● **Problem to work on**: Pictures stay out; print the rest of the listing below exactly as it stands.

● **Data records**:
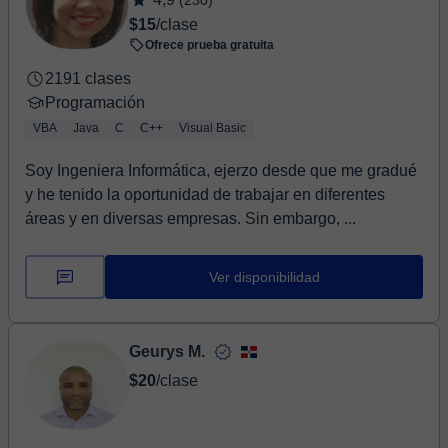
(230)
$15
/clase
Ofrece prueba gratuita
2191 clases
Programación
VBA
Java
C
C++
Visual Basic
Soy Ingeniera Informática, ejerzo desde que me gradué
y he tenido la oportunidad de trabajar en diferentes
áreas y en diversas empresas. Sin embargo, ...
Ver disponibilidad
Geurys M.
$20
/clase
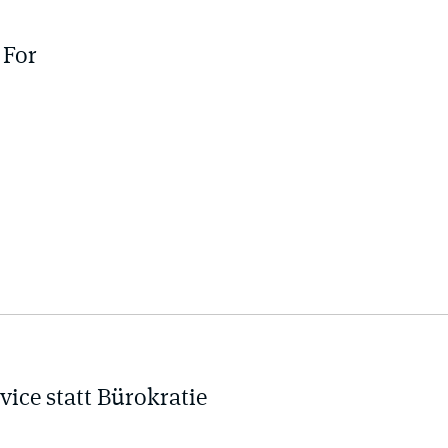
 For
ice statt Bürokratie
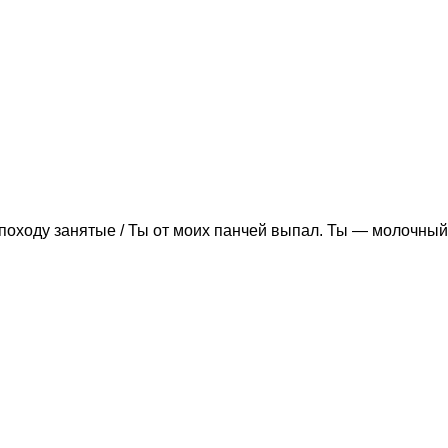
походу занятые / Ты от моих панчей выпал. Ты — молочный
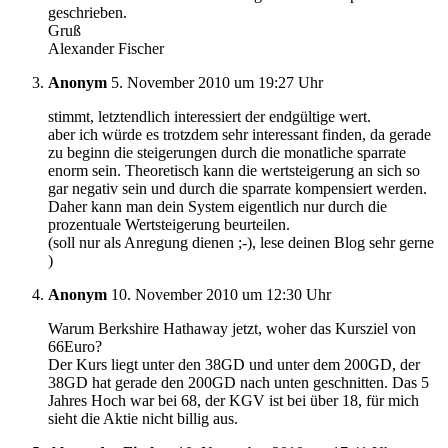
geschrieben.
Gruß
Alexander Fischer
Anonym
5. November 2010 um 19:27 Uhr
stimmt, letztendlich interessiert der endgültige wert.
aber ich würde es trotzdem sehr interessant finden, da gerade
zu beginn die steigerungen durch die monatliche sparrate
enorm sein. Theoretisch kann die wertsteigerung an sich so
gar negativ sein und durch die sparrate kompensiert werden.
Daher kann man dein System eigentlich nur durch die
prozentuale Wertsteigerung beurteilen.
(soll nur als Anregung dienen ;-), lese deinen Blog sehr gerne
)
Anonym
10. November 2010 um 12:30 Uhr
Warum Berkshire Hathaway jetzt, woher das Kursziel von
66Euro?
Der Kurs liegt unter den 38GD und unter dem 200GD, der
38GD hat gerade den 200GD nach unten geschnitten. Das 5
Jahres Hoch war bei 68, der KGV ist bei über 18, für mich
sieht die Aktie nicht billig aus.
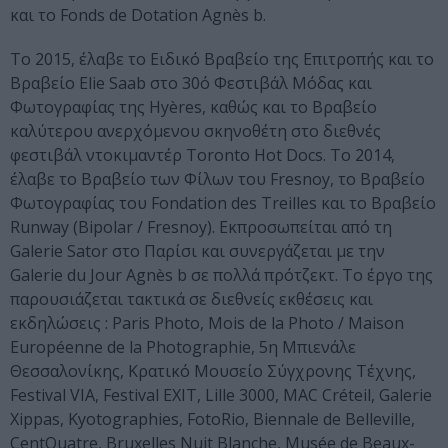
και το Fonds de Dotation Agnès b.
Το 2015, έλαβε το Ειδικό Βραβείο της Επιτροπής και το
Βραβείο Elie Saab στο 30ό Φεστιβάλ Μόδας και
Φωτογραφίας της Hyères, καθώς και το Βραβείο
καλύτερου ανερχόμενου σκηνοθέτη στο διεθνές
φεστιβάλ ντοκιμαντέρ Toronto Hot Docs. Το 2014,
έλαβε το Βραβείο των Φίλων του Fresnoy, το Βραβείο
Φωτογραφίας του Fondation des Treilles και το Βραβείο
Runway (Bipolar / Fresnoy). Εκπροσωπείται από τη
Galerie Sator στο Παρίσι και συνεργάζεται με την
Galerie du Jour Agnès b σε πολλά πρότζεκτ. Το έργο της
παρουσιάζεται τακτικά σε διεθνείς εκθέσεις και
εκδηλώσεις : Paris Photo, Mois de la Photo / Maison
Européenne de la Photographie, 5η Μπιενάλε
Θεσσαλονίκης, Κρατικό Μουσείο Σύγχρονης Τέχνης,
Festival VIΑ, Festival EXIΤ, Lille 3000, MAC Créteil, Galerie
Xippas, Kyotographies, FotoRio, Biennale de Belleville,
CentQuatre, Bruxelles Nuit Blanche, Musée de Beaux-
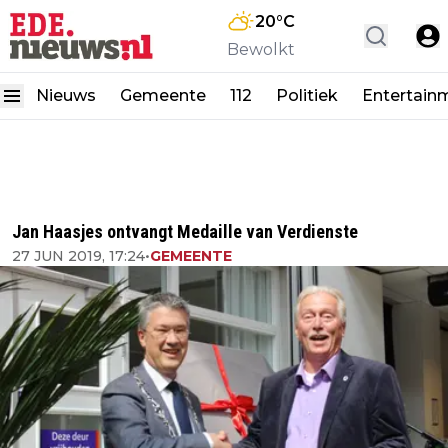
20
°C
Bewolkt
Nieuws
Gemeente
112
Politiek
Entertain
Jan Haasjes ontvangt Medaille van Verdienste
27 JUN 2019, 17:24
•
GEMEENTE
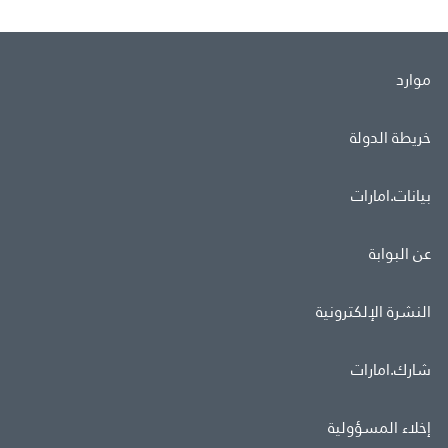
موارد
خريطة الدولة
بيانات.امارات
عن البوابة
النشرة الإلكترونية
شارك.امارات
إخلاء المسؤولية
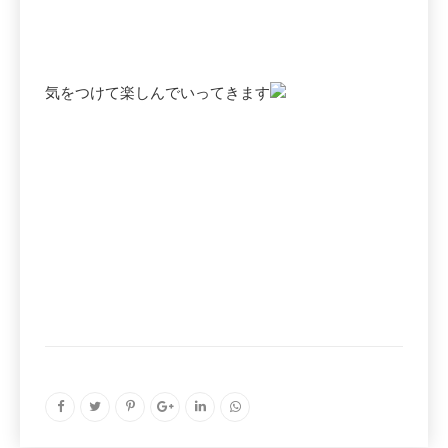
気をつけて楽しんでいってきます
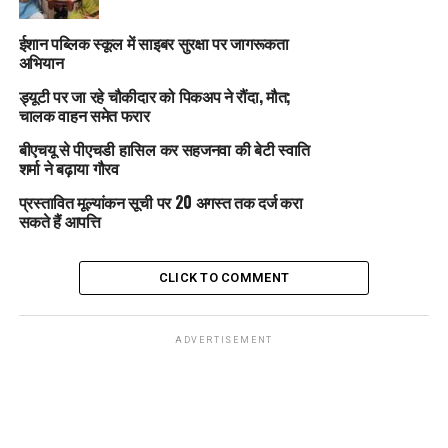
ईशान पब्लिक स्कूल में साइबर सुरक्षा पर जागरूकता
अभियान
ड्यूटी पर जा रहे चौकीदार को पिकअप ने रौंदा, मौत;
चालक वाहन समेत फरार
बीएचयू से पीएचडी हासिल कर सहजनवा की बेटी स्वाति
शर्मा ने बढ़ाया गौरव
प्रस्तावित मूल्यांकन सूची पर 20 अगस्त तक दर्ज करा
सकते हैं आपत्ति
CLICK TO COMMENT
ADVERTISEMENT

● **Exercise output**:
(230)
$15
/clase
Ofrece prueba gratuita
2191 clases
Programación
VBA
Java
C
C++
Visual Basic
Soy Ingeniera Informática, ejerzo desde que me gradué
y he tenido la oportunidad de trabajar en diferentes
áreas y en diversas empresas. Sin embargo, ...
Ver disponibilidad
Geurys M.
$20
/clase
 For
ice statt Bürokratie
походу занятые / Ты от моих панчей выпал. Ты — молочный
geschrieben.
Gruß
Alexander Fischer
Anonym
5. November 2010 um 19:27 Uhr
stimmt, letztendlich interessiert der endgültige wert.
aber ich würde es trotzdem sehr interessant finden, da gerade
zu beginn die steigerungen durch die monatliche sparrate
enorm sein. Theoretisch kann die wertsteigerung an sich so
gar negativ sein und durch die sparrate kompensiert werden.
Daher kann man dein System eigentlich nur durch die
prozentuale Wertsteigerung beurteilen.
(soll nur als Anregung dienen ;-), lese deinen Blog sehr gerne
)
Anonym
10. November 2010 um 12:30 Uhr
Warum Berkshire Hathaway jetzt, woher das Kursziel von
66Euro?
Der Kurs liegt unter den 38GD und unter dem 200GD, der
38GD hat gerade den 200GD nach unten geschnitten. Das 5
Jahres Hoch war bei 68, der KGV ist bei über 18, für mich
sieht die Aktie nicht billig aus.
και το Fonds de Dotation Agnès b.
Το 2015, έλαβε το Ειδικό Βραβείο της Επιτροπής και το
Βραβείο Elie Saab στο 30ό Φεστιβάλ Μόδας και
Φωτογραφίας της Hyères, καθώς και το Βραβείο
καλύτερου ανερχόμενου σκηνοθέτη στο διεθνές
φεστιβάλ ντοκιμαντέρ Toronto Hot Docs. Το 2014,
έλαβε το Βραβείο των Φίλων του Fresnoy, το Βραβείο
Φωτογραφίας του Fondation des Treilles και το Βραβείο
Runway (Bipolar / Fresnoy). Εκπροσωπείται από τη
Galerie Sator στο Παρίσι και συνεργάζεται με την
Galerie du Jour Agnès b σε πολλά πρότζεκτ. Το έργο της
παρουσιάζεται τακτικά σε διεθνείς εκθέσεις και
εκδηλώσεις : Paris Photo, Mois de la Photo / Maison
Européenne de la Photographie, 5η Μπιενάλε
Θεσσαλονίκης, Κρατικό Μουσείο Σύγχρονης Τέχνης,
Festival VIΑ, Festival EXIΤ, Lille 3000, MAC Créteil, Galerie
Xippas, Kyotographies, FotoRio, Biennale de Belleville,
CentQuatre, Bruxelles Nuit Blanche, Musée de Beaux-
20
°C
Bewolkt
Nieuws
Gemeente
112
Politiek
Entertain
Jan Haasjes ontvangt Medaille van Verdienste
27 JUN 2019, 17:24
•
GEMEENTE
موارد
خريطة الدولة
بيانات.امارات
عن البوابة
النشرة الإلكترونية
شارك.امارات
إخلاء المسؤولية
気をつけて楽しんでいってきます
ईशान पब्लिक स्कूल में साइबर सुरक्षा पर जागरूकता
अभियान
ड्यूटी पर जा रहे चौकीदार को पिकअप ने रौंदा, मौत;
चालक वाहन समेत फरार
बीएचयू से पीएचडी हासिल कर सहजनवा की बेटी स्वाति
शर्मा ने बढ़ाया गौरव
प्रस्तावित मूल्यांकन सूची पर 20 अगस्त तक दर्ज करा
सकते हैं आपत्ति
CLICK TO COMMENT
ADVERTISEMENT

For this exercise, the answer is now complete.